Error handling & retries

This guide covers how to handle errors and retries when calling the Routic API. For the full list of error codes, see HTTP semantics & error payloads.

Core principles

Always log request_id — every error response includes this field. You'll need it when contacting support.
Distinguish retryable from non-retryable — 429, 500, 503 are safe to retry; 400, 401, 402, 422 require a fix first.
Use exponential backoff — never retry immediately, never retry at fixed intervals.

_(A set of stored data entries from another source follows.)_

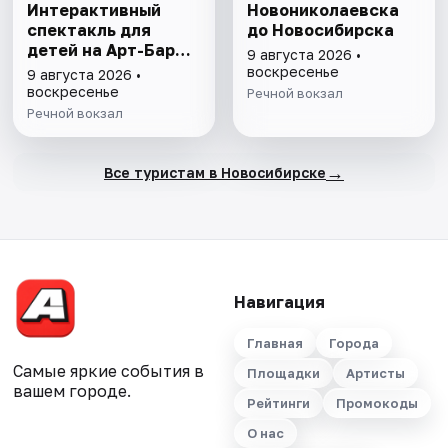
Интерактивный
Новониколаевска
спектакль для
до Новосибирска
детей на Арт-Барже
9 августа 2026 •
Кубрик + прогулка
воскресенье
9 августа 2026 •
на теплоходе
воскресенье
Речной вокзал
Речной вокзал
→
Все туристам в Новосибирске
Навигация
Главная
Города
Самые яркие события в
Площадки
Артисты
вашем городе.
Рейтинги
Промокоды
О нас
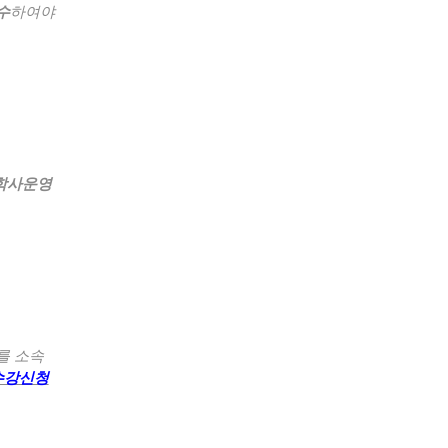
수
하여야
학사운영
를 소속
수강신청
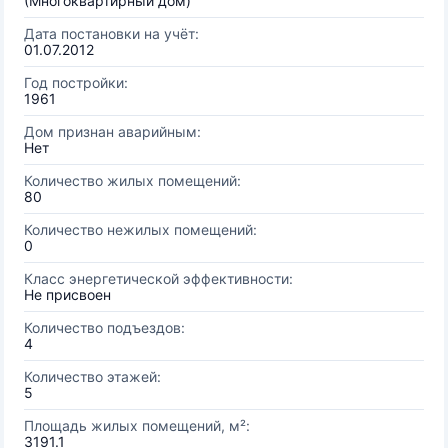
(Многоквартирный дом)
Дата постановки на учёт:
01.07.2012
Год постройки:
1961
Дом признан аварийным:
Нет
Количество жилых помещений:
80
Количество нежилых помещений:
0
Класс энергетической эффективности:
Не присвоен
Количество подъездов:
4
Количество этажей:
5
Площадь жилых помещений, м²:
3191.1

Retryable vs non-retryable

Status code	Retry?	Why
400	❌	Your request is malformed — retrying won't help
401	❌	Invalid API key — retrying won't help
402	❌	Insufficient balance — top up first
422	❌	Invalid parameter combination — fix and resend
429	✅	Rate limit — just wait a bit
500	✅	Temporary server issue
503	✅	Model provider temporarily unavailable

How to retry

Use exponential backoff with jitter:

delay = min(1s × 2^attempt + random_jitter, 60s)

Base delay: 1 second
Max retries: 3
Max delay: 60 seconds
Jitter: 0–500 ms (prevents thundering herd)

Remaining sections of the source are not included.